To be eligible for this trial, participants must be between 18 and 99 years old and have had at least two episodes of lower respiratory tract infections in the past year. They should not be pregnant or planning to become pregnant, and they should not have certain other serious health conditions. If someone chooses to participate, they will go through three phases: a 12-month period without treatment to help ensure they qualify, a 12-month treatment period where they will take BUCCALIN® or the placebo, and finally a 12-month follow-up period to observe their health after treatment. This study is not yet recruiting participants, but it will gather important information about the effectiveness and safety of BUCCALIN® for patients with recurrent respiratory infections.

Gender

ALL

Eligibility criteria

• Inclusion Criteria:
• • 1. Patients willing and able to provide voluntary informed consent and to follow protocol requirements.
• • 2. Male or females from 18 to 99 years old, (Adult, Older Adult).
• • 3. Patients with Recurrent LRTIs (≥2 episodes of RTIs within 12 months prior the run-in phase and during the run-in phase), based on medical recording or reported history. RLRTIs will include acute bronchitis, and exacerbations of chronic lung disease (asthma and/or COPD and/or bronchiectasis).
• 4. Patients not vaccinated and/or vaccinated with specific vaccination against the most common pathogens for respiratory infection\*:
• • Anti-pertussis vaccination
• • Covid-19 vaccination
• • Respiratory Syncytial Virus vaccination
• • Influenza vaccination
• • Pneumococcal vaccination
• • 5. Patients vaccinated with other types of vaccine, e.g. hepatitis b vaccination, shingles/herpes zoster vaccination, papilloma virus vaccine.
• • 6. RLRTIs documented by appropriate microbiological diagnostic test.
• • Any all the above vaccination are accepted within 12 months prior to the run-in phase and during the run-in phase.
• Exclusion Criteria:
• • 1. Female patient: pregnant, lactating or planning pregnancy (Female of child-bearing potential will undergo urine pregnancy test).
• • 2. Female of potential child-bearing that does not use at least one effective contraceptive method for the entire study.
• • 3. Contraindication or known hypersensitivity to the active ingredients of bacterial lysates or any excipients listed in the ingredients.

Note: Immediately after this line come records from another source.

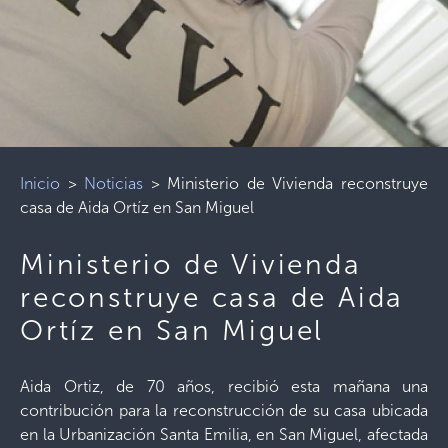
Inicio
>
Noticias
>
Ministerio de Vivienda reconstruye
casa de Aida Ortíz en San Miguel
Ministerio de Vivienda
reconstruye casa de Aida
Ortíz en San Miguel
Aida Ortiz, de 70 años, recibió esta mañana una
contribución para la reconstrucción de su casa ubicada
en la Urbanización Santa Emilia, en San Miguel, afectada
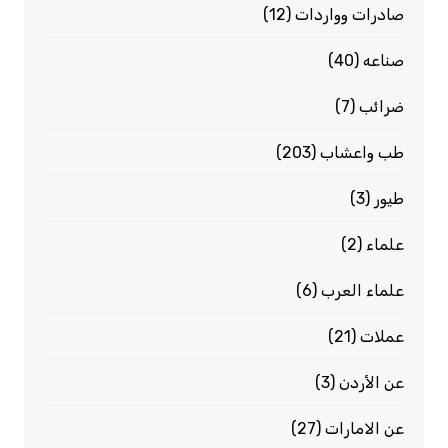
صادرات وواردات
(12)
صناعه
(40)
ضرائب
(7)
طب واعشاب
(203)
طيور
(3)
علماء
(2)
علماء العرب
(6)
عملات
(21)
عن الأردن
(3)
عن الامارات
(27)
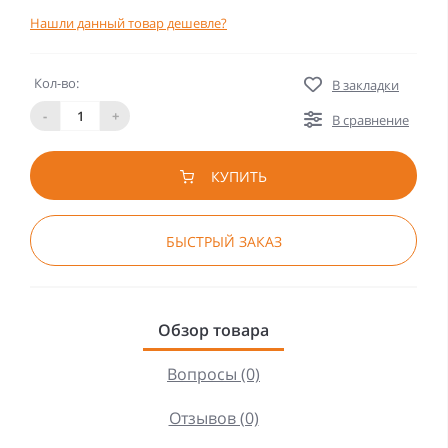
Нашли данный товар дешевле?
Кол-во:
В закладки
-
+
В сравнение
КУПИТЬ
БЫСТРЫЙ ЗАКАЗ
Обзор товара
Вопросы (0)
Отзывов (0)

• • 4. Pneumonia (based on the EMA Referral Procedure EMEA/H/A-31/1465).
• • 5. Respiratory diseases of infectious of any other origin (tuberculosis, cystic fibrosis).

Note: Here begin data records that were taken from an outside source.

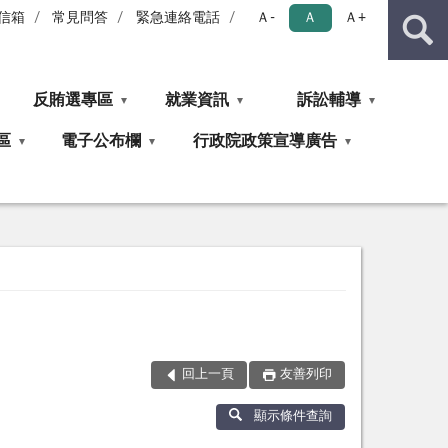
信箱
常見問答
緊急連絡電話
Ａ-
Ａ
Ａ+
反賄選專區
就業資訊
訴訟輔導
區
電子公布欄
行政院政策宣導廣告
回上一頁
友善列印
顯示條件查詢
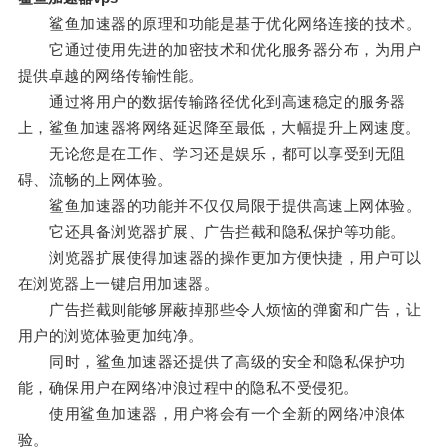
鲨鱼加速器的原理和功能是基于优化网络连接的技术。
它通过使用先进的加密技术和优化服务器分布，为用户
提供卓越的网络传输性能。
通过将用户的数据传输路径优化到高速稳定的服务器
上，鲨鱼加速器将网络延迟降至最低，大幅提升上网速度。
无论您是在工作、学习还是娱乐，都可以享受到无阻
碍、流畅的上网体验。
鲨鱼加速器的功能并不仅仅局限于提供高速上网体验。
它还具备浏览器扩展、广告拦截和隐私保护等功能。
浏览器扩展使得加速器的操作更加方便快捷，用户可以
在浏览器上一键启用加速器。
广告拦截则能够屏蔽掉那些令人烦恼的弹窗和广告，让
用户的浏览体验更加纯净。
同时，鲨鱼加速器还提供了高级的安全和隐私保护功
能，确保用户在网络冲浪过程中的隐私不受侵犯。
使用鲨鱼加速器，用户将会有一个全新的网络冲浪体
验。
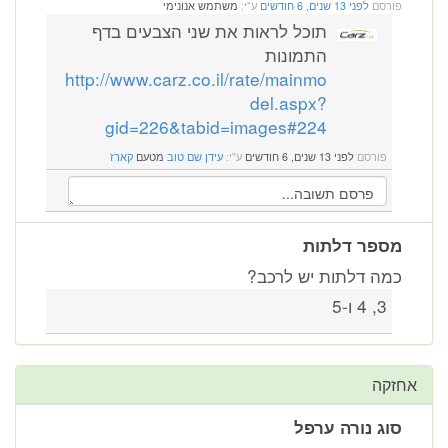
פורסם
לפני 13 שנים, 6 חודשים
ע"י:
משתמש אנונימי
תוכל לראות את שני הצבעים בדף
התמונות
http://www.carz.co.il/rate/mainmo
del.aspx?
gid=226&tabid=images#224
פורסם
לפני 13 שנים, 6 חודשים
ע"י:
עידן שם טוב
מטעם
קארז
מספר דלתות
כמה דלתות יש לרכב?
3, 4 ו-5
אחזקה
סוג נורה ערפל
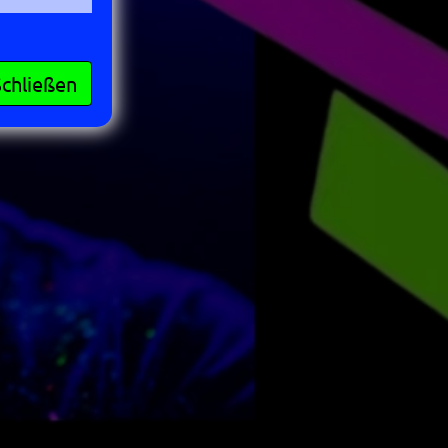
Schließen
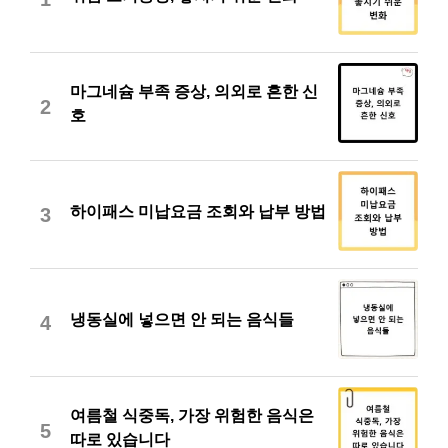
마그네슘 부족 증상, 의외로 흔한 신
2
호
하이패스 미납요금 조회와 납부 방법
3
냉동실에 넣으면 안 되는 음식들
4
여름철 식중독, 가장 위험한 음식은
5
따로 있습니다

• • 6. HIV infection or any type of congenital or iatrogenic immune deficiency (including IgA deficiency).
• • 7. Severe heart failure (NYHA class III and IV).

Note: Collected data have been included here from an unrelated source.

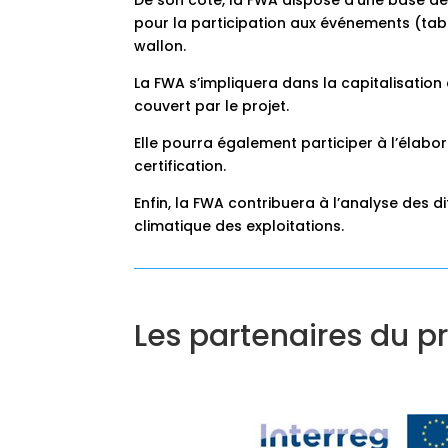
De son côté, la FWA dispose d’une base de
pour la participation aux événements (tabl
wallon.
La FWA s’impliquera dans la capitalisation 
couvert par le projet.
Elle pourra également participer à l’élabor
certification.
Enfin, la FWA contribuera à l’analyse de
climatique des exploitations.
Les partenaires du pr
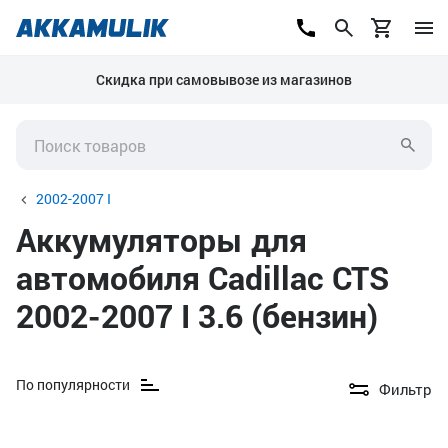
Скидка при самовывозе из магазинов
2002-2007 I
Аккумуляторы для
автомобиля Cadillac CTS
2002-2007 I 3.6 (бензин)
По популярности
Фильтр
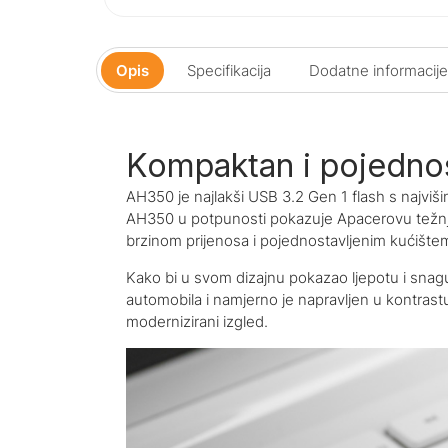
Opis
Specifikacija
Dodatne informacije
Kompaktan i pojednos
AH350 je najlakši USB 3.2 Gen 1 flash s najvi
AH350 u potpunosti pokazuje Apacerovu težnju 
brzinom prijenosa i pojednostavljenim kućište
Kako bi u svom dizajnu pokazao ljepotu i sna
automobila i namjerno je napravljen u kontrastu 
modernizirani izgled.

• • 8. Haematologic diseases excluding mild to moderate anaemia (defined according to the National Cancer Institute as follows: Mild: Hemoglobin 10.0 g/dL to lower limit of normal. Moderate: Hemoglobin 8.0 to 10.0 g/dL).
• • 9. Renal failure (eGFR \< 30 mL/min).
• • 10. Liver damages defined by the METAVIR classification (F0-F2).
• • 11. Malignancies with a remission period of \< 5 years.
• • 12. Injection or oral administration of steroids within 4 weeks prior to study enrolment.
• • 13. Previous and/or concomitant immunosuppressants, immunostimulants, or gamma globulins within 6 months prior to study enrolment.
• • 14. Previous use within last 6 months of enrolment or ongoing use of bacterial lysates.
• • 15. Any major surgery within the last 3 months prior to study enrolment.
• • 16. Wheezing documented to be caused by gastroesophageal reflux.
• • 17. Patient legally or mentally incapacitated unable to give informed consent for the participation in this study.
• • 18. Patient who is unable or unwilling to comply with the appointments or with all the requirements of the Protocol.
• • 19. Autoimmune diseases and acute intestinal infections, as reported in Buccalin® SmPC.